Problem to solve –
Among the lines of the records, please find those that contain the word "Ayetel" and copy them.

Available records –
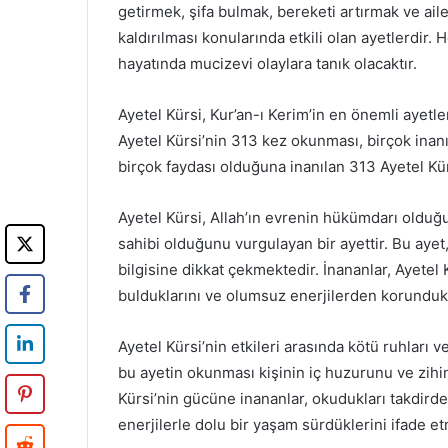
getirmek, şifa bulmak, bereketi artırmak ve ail
kaldırılması konularında etkili olan ayetlerdir
hayatında mucizevi olaylara tanık olacaktır.
Ayetel Kürsi, Kur’an-ı Kerim’in en önemli ayetler
Ayetel Kürsi’nin 313 kez okunması, birçok ina
birçok faydası olduğuna inanılan 313 Ayetel Kür
Ayetel Kürsi, Allah’ın evrenin hükümdarı olduğ
sahibi olduğunu vurgulayan bir ayettir. Bu ayet,
bilgisine dikkat çekmektedir. İnananlar, Ayetel
bulduklarını ve olumsuz enerjilerden korundukl
Ayetel Kürsi’nin etkileri arasında kötü ruhları v
bu ayetin okunması kişinin iç huzurunu ve zihi
Kürsi’nin gücüne inananlar, okudukları takdirde 
enerjilerle dolu bir yaşam sürdüklerini ifade et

Answer to this problem –
Ayetel Kürsi, Kur’an-ı Kerim’in en önemli ayetler
Ayetel Kürsi’nin 313 kez okunması, birçok ina
birçok faydası olduğuna inanılan 313 Ayetel Kür
Ayetel Kürsi, Allah’ın evrenin hükümdarı olduğ
bilgisine dikkat çekmektedir. İnananlar, Ayetel
Ayetel Kürsi’nin etkileri arasında kötü ruhları v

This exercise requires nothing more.